Sagan operated Wolfgang’s Vault, which was an online collection of concert recordings and rock memorabilia. However, music publishers claimed that Sagan never obtained the rights to the compositions shared on the site and had infringed the copyright in some 197 works. The case made it to a trial in March but, on March 12, a juror expressed concern that that the case was taking too long and was exposing them to danger. The jury came back shortly thereafter awarding only $189,500 in damages, which is less than $1,000 per work.
Publishers expected to much higher damages and have asked the judge for a retrial on the grounds that the conclusion of the case was rushed due to the pandemic. However, the judge has denied that request since the case was already in the jurors’ hands when the question was raised. The judge also trimmed an award for legal fees taking the plaintiffs’ request for $6 million in fees down to $2.4 million.
Next up today, Devin Coldewey at TechCrunch reports that code hosting site GitHub has restored the YouTube-dl project, an application that allows users to download YouTube videos, despite a DMCA notice filed by the RIAA demanding its removal.

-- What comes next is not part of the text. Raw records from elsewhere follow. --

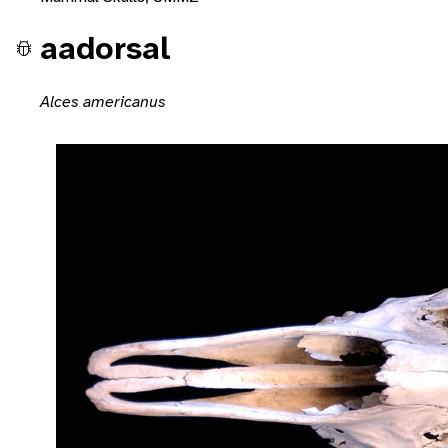
aadorsal
Alces americanus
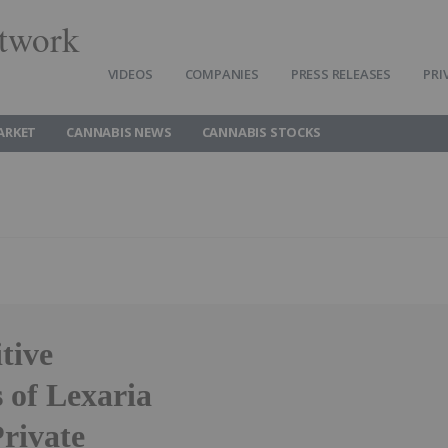
twork
VIDEOS
COMPANIES
PRESS RELEASES
PRI
ARKET
CANNABIS NEWS
CANNABIS STOCKS
tive
 of Lexaria
rivate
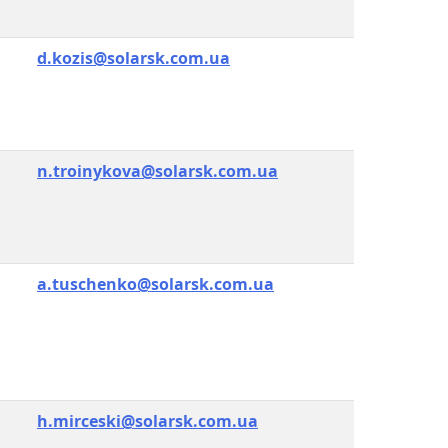
d.kozis@solarsk.com.ua
n.troinykova@solarsk.com.ua
a.tuschenko@solarsk.com.ua
h.mirceski@solarsk.com.ua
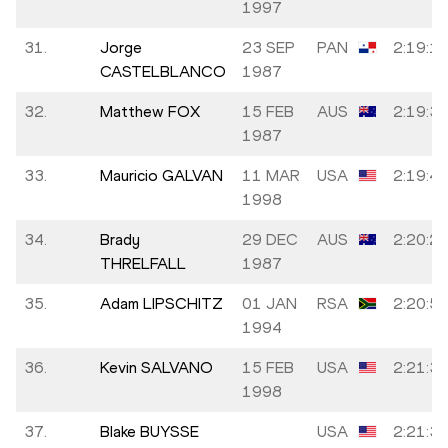
1997
31.
Jorge
23 SEP
PAN
2:19:1
CASTELBLANCO
1987
32.
Matthew FOX
15 FEB
AUS
2:19:3
1987
33.
Mauricio GALVAN
11 MAR
USA
2:19:4
1998
34.
Brady
29 DEC
AUS
2:20:2
THRELFALL
1987
35.
Adam LIPSCHITZ
01 JAN
RSA
2:20:5
1994
36.
Kevin SALVANO
15 FEB
USA
2:21:3
1998
37.
Blake BUYSSE
USA
2:21:3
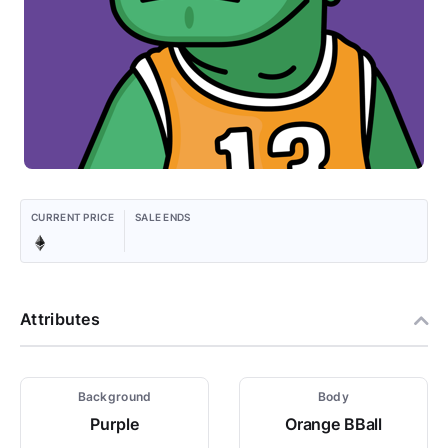
CURRENT PRICE
SALE ENDS
Attributes
Background
Body
Purple
Orange BBall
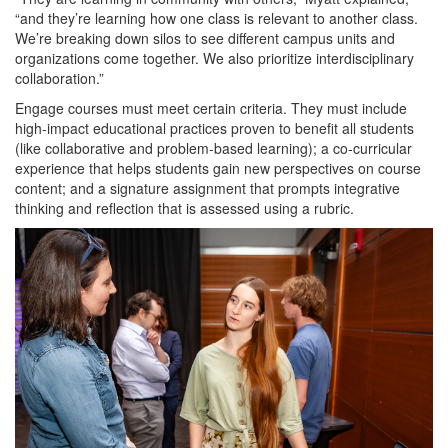
“and they’re learning how one class is relevant to another class.
We’re breaking down silos to see different campus units and
organizations come together. We also prioritize interdisciplinary
collaboration.”
Engage courses must meet certain criteria. They must include
high-impact educational practices proven to benefit all students
(like collaborative and problem-based learning); a co-curricular
experience that helps students gain new perspectives on course
content; and a signature assignment that prompts integrative
thinking and reflection that is assessed using a rubric.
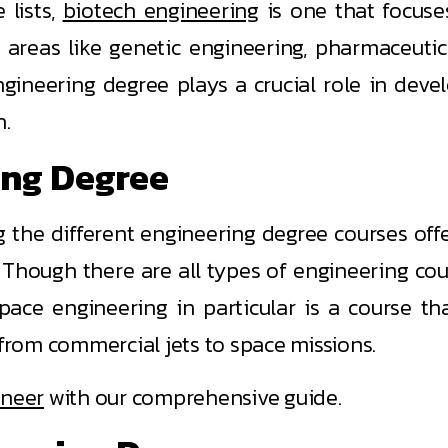
 lists,
biotech engineering
is one that focuse
o areas like genetic engineering, pharmaceutic
gineering degree plays a crucial role in deve
h.
ing Degree
the different engineering degree courses offe
 Though there are all types of engineering cour
ace engineering in particular is a course th
rom commercial jets to space missions.
ineer
with our comprehensive guide.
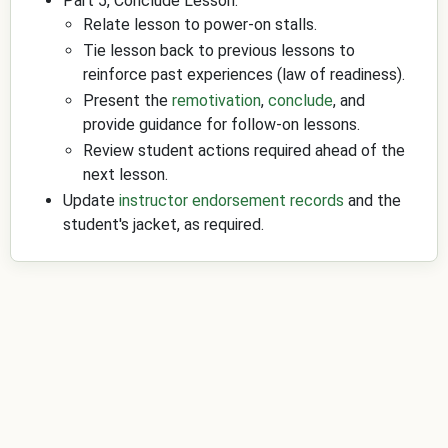
Part 5, Conclude Lesson:
Relate lesson to power-on stalls.
Tie lesson back to previous lessons to
reinforce past experiences (law of readiness).
Present the
remotivation
,
conclude
, and
provide guidance for follow-on lessons.
Review student actions required ahead of the
next lesson.
Update
instructor endorsement records
and the
student's jacket, as required.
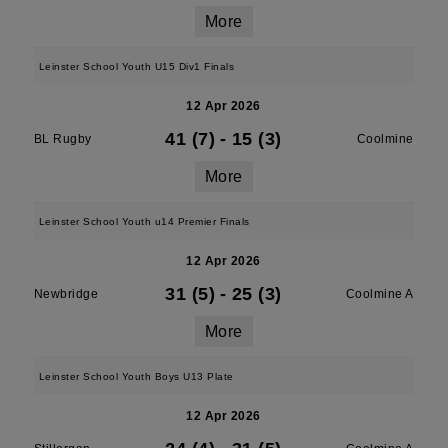
More
Leinster School Youth U15 Div1 Finals
12 Apr 2026
41 (7)
-
15 (3)
BL Rugby
Coolmine
More
Leinster School Youth u14 Premier Finals
12 Apr 2026
31 (5)
-
25 (3)
Newbridge
Coolmine A
More
Leinster School Youth Boys U13 Plate
12 Apr 2026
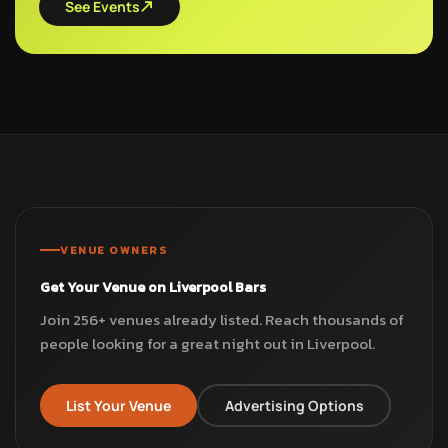
See Events
VENUE OWNERS
Get Your Venue on Liverpool Bars
Join 256+ venues already listed. Reach thousands of
people looking for a great night out in Liverpool.
List Your Venue
Advertising Options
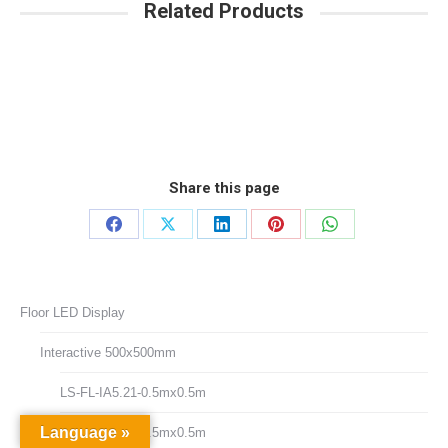
Related Products
Share this page
Share
Share
Share
Share
Share
on
on
on
on
on
Facebook
X
LinkedIn
Pinterest
WhatsApp
Floor LED Display
Interactive 500x500mm
LS-FL-IA5.21-0.5mx0.5m
Language »
LS-FL-IA6.25-0.5mx0.5m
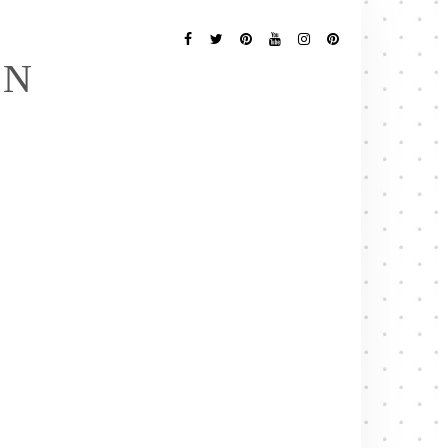
Follow
Me
Facebook
Twitter
Pinterest
YouTube
Instagram
Pinterest
EN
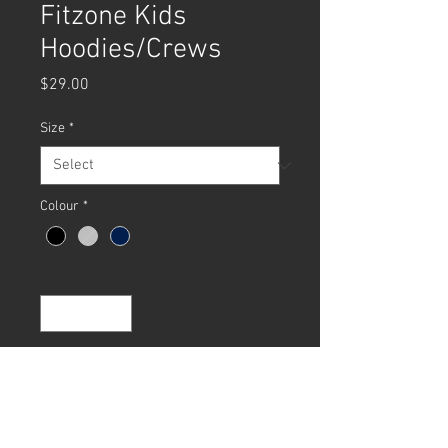
Fitzone Kids
Hoodies/Crews
Price
$29.00
Size
*
Colour
*
Quantity
*
Add to Cart
Buy Now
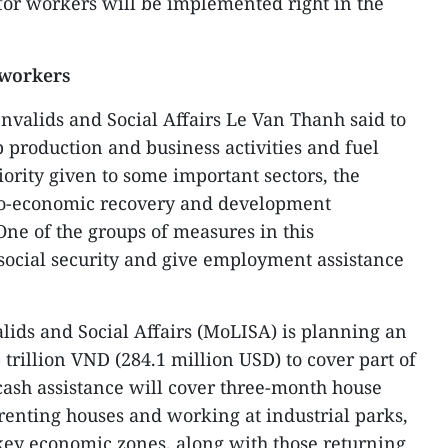
for workers will be implemented right in the
 workers
Invalids and Social Affairs Le Van Thanh said to
 production and business activities and fuel
rity given to some important sectors, the
io-economic recovery and development
ne of the groups of measures in this
social security and give employment assistance
alids and Social Affairs (MoLISA) is planning an
trillion VND (284.1 million USD) to cover part of
cash assistance will cover three-month house
renting houses and working at industrial parks,
key economic zones, along with those returning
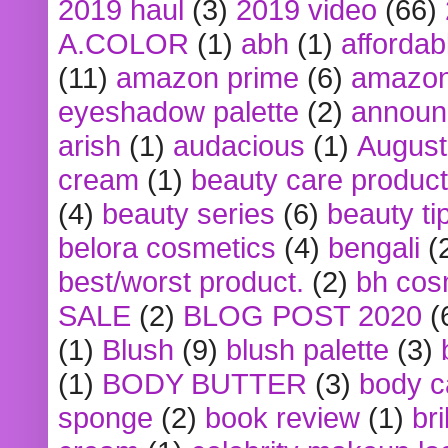
2019 haul
(3)
2019 video
(66)
A.COLOR
(1)
abh
(1)
affordabl
(11)
amazon prime
(6)
amazon
eyeshadow palette
(2)
announ
arish
(1)
audacious
(1)
August
cream
(1)
beauty care produc
(4)
beauty series
(6)
beauty ti
belora cosmetics
(4)
bengali
(
best/worst product.
(2)
bh cos
SALE
(2)
BLOG POST 2020
(
(1)
Blush
(9)
blush palette
(3)
(1)
BODY BUTTER
(3)
body c
sponge
(2)
book review
(1)
bri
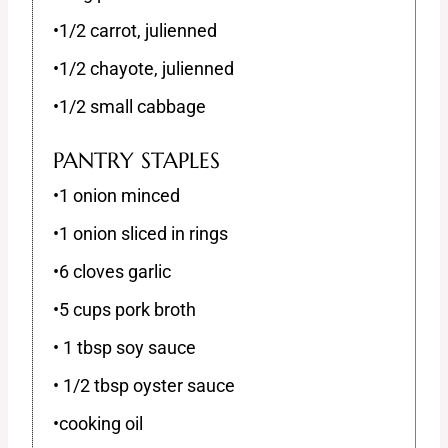
•1/2 carrot, julienned
•1/2 chayote, julienned
•1/2 small cabbage
PANTRY STAPLES
•1 onion minced
•1 onion sliced in rings
•6 cloves garlic
•5 cups pork broth
• 1 tbsp soy sauce
• 1/2 tbsp oyster sauce
•cooking oil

Back in October, the RIAA sent the GitHub a Digital Millennium Copyright Act (DMCA) notice demanding the removal of the project, saying that it was being used to violate copyrights that they own. Specifically, they claim that the software is used to circumvent digital rights management tools that are used to protect authorized videos on YouTube.
However, GitHub claims that the notice was mistaken saying that YouTube-dl does not violate any encryption or protection and merely “watches” the video and then saves it. As such, they have restored the YouTube-dl project and has launched a $1 million developer defense fund to fight false takedowns as well as made promises to continue its lobbying efforts.
Finally today, David Conway at YourObserver.com reports that, in Sarasota, Floriday, the city commission has agreed to keep a public sculpture despite some citizen’s concern about the copyright in the piece.
The sculpture in question is Unconditional Surrender, a sculpted version of the famous photo of a Navy sailor kissing a woman on V-J Day in Times Square. Since 2009 the sculpture has been a part of the city’s bayfront area though many have questioned the inclusion of the sculpture due both to its representation of a nonconsensual kiss and the fact the original rightsholder has not given permission for the sculpture.
The city did opt to move the sculpture but only a short distance away but is keeping it in the general area. The city felt that their efforts to reach out to the rightsholder in 2006 meant that the statute of limitations had expired on case and that most residents wanted it displayed.